Node Exporter Overview
The Prometheus Node Exporter exposes hardware and OS-level metrics from *nix kernels. It reads from /proc, /sys, and other kernel pseudo-filesystems to provide hundreds of metrics covering CPU, memory, disk, network, filesystem, and more.
Architecture & Deployment
# Kubernetes DaemonSet — runs on every node
apiVersion: apps/v1
kind: DaemonSet
metadata:
name: node-exporter
namespace: monitoring
spec:
selector:
matchLabels:
app: node-exporter
template:
metadata:
labels:
app: node-exporter
annotations:
prometheus.io/scrape: 'true'
prometheus.io/port: '9100'
spec:
hostPID: true
hostNetwork: true # Access host network metrics
containers:
- name: node-exporter
image: prom/node-exporter:v1.8.1
args:
- '--path.rootfs=/host'
- '--path.procfs=/host/proc'
- '--path.sysfs=/host/sys'
- '--collector.textfile.directory=/host/var/lib/node_exporter/textfile'
- '--collector.filesystem.mount-points-exclude=^/(dev|proc|sys|var/lib/docker/.+|var/lib/kubelet/.+)($|/)'
- '--collector.netclass.ignored-devices=^(veth.*|docker.*|br-.*)$'
- '--collector.systemd'
- '--no-collector.mdadm' # Disable unused collectors
- '--no-collector.infiniband'
ports:
- containerPort: 9100
hostPort: 9100
volumeMounts:
- name: rootfs
mountPath: /host
readOnly: true
mountPropagation: HostToContainer
resources:
limits:
cpu: 250m
memory: 180Mi
requests:
cpu: 100m
memory: 128Mi
volumes:
- name: rootfs
hostPath:
path: /
tolerations:
- effect: NoSchedule
operator: Exists
Enabling/Disabling Collectors
Default Collectors (Enabled)
| Collector | Metrics Prefix | Source |
|---|---|---|
| cpu | node_cpu_* | /proc/stat |
| meminfo | node_memory_* | /proc/meminfo |
| diskstats | node_disk_* | /proc/diskstats |
| filesystem | node_filesystem_* | statfs() |
| netdev | node_network_* | /proc/net/dev |
| loadavg | node_load* | /proc/loadavg |
| textfile | (custom) | *.prom files |
| uname | node_uname_info | uname() |
| time | node_time_* | clock_gettime() |
| conntrack | node_nf_conntrack* | /proc/sys/net/netfilter |
CPU Collector
Key Metrics & Modes
The CPU collector exposes node_cpu_seconds_total — a counter tracking cumulative CPU time spent in each mode per CPU core:
# CPU modes exposed by node_cpu_seconds_total{mode="..."}
# user — Time in user space (applications)

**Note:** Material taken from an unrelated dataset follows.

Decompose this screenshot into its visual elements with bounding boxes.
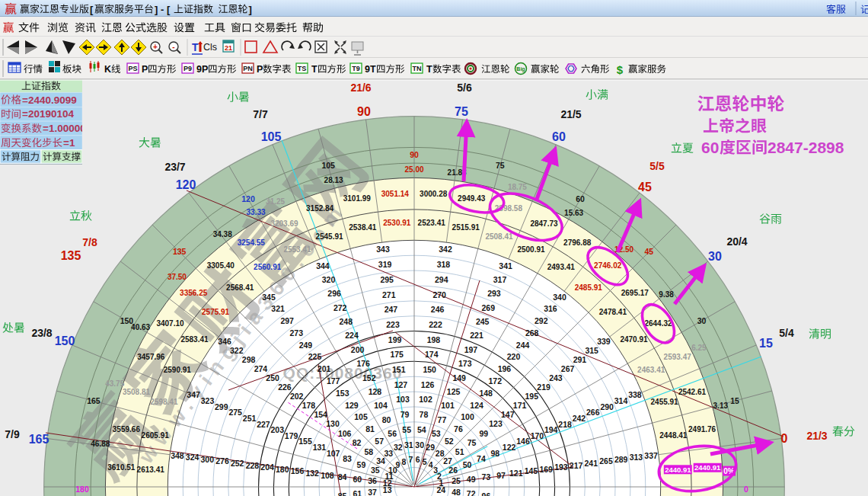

# system — Time in kernel space (syscalls, drivers)
# idle — Idle time (waiting for work)
# iowait — Waiting for I/O completion
# irq — Servicing hardware interrupts
# softirq — Servicing software interrupts
# steal — Time stolen by hypervisor (VMs)
# nice — Low-priority user space processes
# guest — Running virtual CPUs for guests
Essential PromQL Queries
# Overall CPU utilization (all cores, all modes except idle)
100 - (avg by (instance) (rate(node_cpu_seconds_total{mode="idle"}[5m])) * 100)
# Per-mode breakdown (useful for identifying bottleneck type)
avg by (instance, mode) (rate(node_cpu_seconds_total[5m])) * 100
# CPU saturation — load average vs CPU count
node_load1 / count without (cpu, mode) (node_cpu_seconds_total{mode="idle"})
# iowait specifically (indicates disk bottleneck)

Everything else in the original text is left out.